• Supplied material
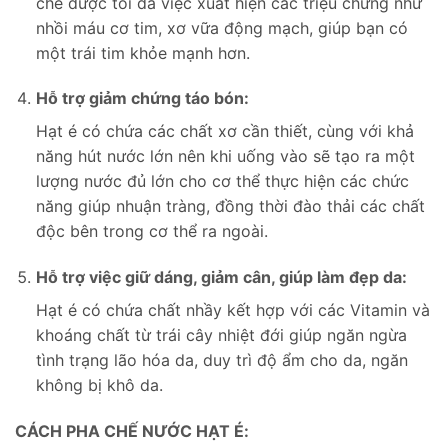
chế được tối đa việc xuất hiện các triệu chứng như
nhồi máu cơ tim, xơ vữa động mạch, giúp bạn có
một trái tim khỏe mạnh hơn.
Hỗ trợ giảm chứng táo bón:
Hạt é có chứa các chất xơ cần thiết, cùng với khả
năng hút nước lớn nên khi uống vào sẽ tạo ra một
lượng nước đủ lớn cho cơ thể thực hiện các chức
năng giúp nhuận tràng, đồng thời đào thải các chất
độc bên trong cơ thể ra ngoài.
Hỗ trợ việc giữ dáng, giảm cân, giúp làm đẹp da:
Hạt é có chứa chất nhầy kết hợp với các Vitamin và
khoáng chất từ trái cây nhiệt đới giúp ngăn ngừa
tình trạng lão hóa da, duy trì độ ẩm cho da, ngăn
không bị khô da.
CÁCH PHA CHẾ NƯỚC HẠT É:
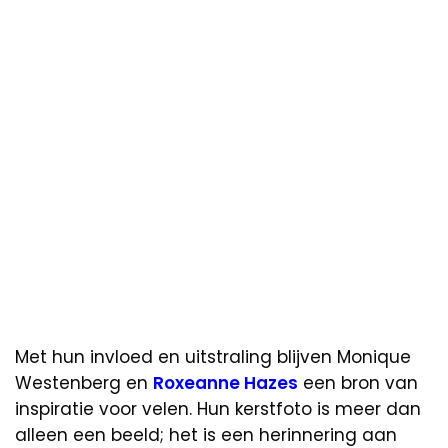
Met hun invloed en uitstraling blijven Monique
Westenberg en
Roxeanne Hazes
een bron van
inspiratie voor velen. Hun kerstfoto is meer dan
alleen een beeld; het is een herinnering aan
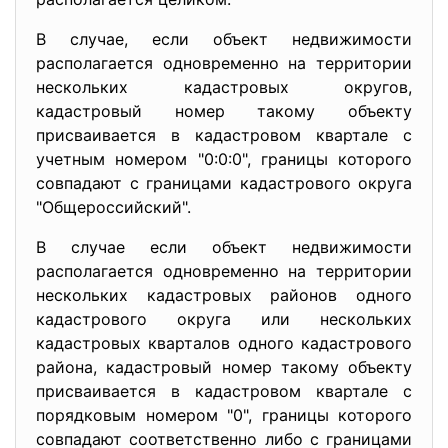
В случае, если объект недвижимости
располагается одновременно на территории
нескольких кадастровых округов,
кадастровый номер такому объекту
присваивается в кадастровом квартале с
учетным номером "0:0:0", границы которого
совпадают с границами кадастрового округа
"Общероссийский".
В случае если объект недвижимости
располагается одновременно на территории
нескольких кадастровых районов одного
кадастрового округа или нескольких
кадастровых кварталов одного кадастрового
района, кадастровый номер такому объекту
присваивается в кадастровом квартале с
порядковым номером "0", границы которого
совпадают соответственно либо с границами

• Task
Could you please repeat the entries above exactly, with every picture left out?

• Completed exercise
chế được tối đa việc xuất hiện các triệu chứng như
nhồi máu cơ tim, xơ vữa động mạch, giúp bạn có
một trái tim khỏe mạnh hơn.
Hỗ trợ giảm chứng táo bón:
Hạt é có chứa các chất xơ cần thiết, cùng với khả
năng hút nước lớn nên khi uống vào sẽ tạo ra một
lượng nước đủ lớn cho cơ thể thực hiện các chức
năng giúp nhuận tràng, đồng thời đào thải các chất
độc bên trong cơ thể ra ngoài.
Hỗ trợ việc giữ dáng, giảm cân, giúp làm đẹp da:
Hạt é có chứa chất nhầy kết hợp với các Vitamin và
khoáng chất từ trái cây nhiệt đới giúp ngăn ngừa
tình trạng lão hóa da, duy trì độ ẩm cho da, ngăn
không bị khô da.
CÁCH PHA CHẾ NƯỚC HẠT É:
Met hun invloed en uitstraling blijven Monique
Westenberg en
Roxeanne Hazes
een bron van
inspiratie voor velen. Hun kerstfoto is meer dan
alleen een beeld; het is een herinnering aan
В случае, если объект недвижимости
располагается одновременно на территории
нескольких кадастровых округов,
кадастровый номер такому объекту
присваивается в кадастровом квартале с
учетным номером "0:0:0", границы которого
совпадают с границами кадастрового округа
"Общероссийский".
В случае если объект недвижимости
располагается одновременно на территории
нескольких кадастровых районов одного
кадастрового округа или нескольких
кадастровых кварталов одного кадастрового
района, кадастровый номер такому объекту
присваивается в кадастровом квартале с
порядковым номером "0", границы которого
совпадают соответственно либо с границами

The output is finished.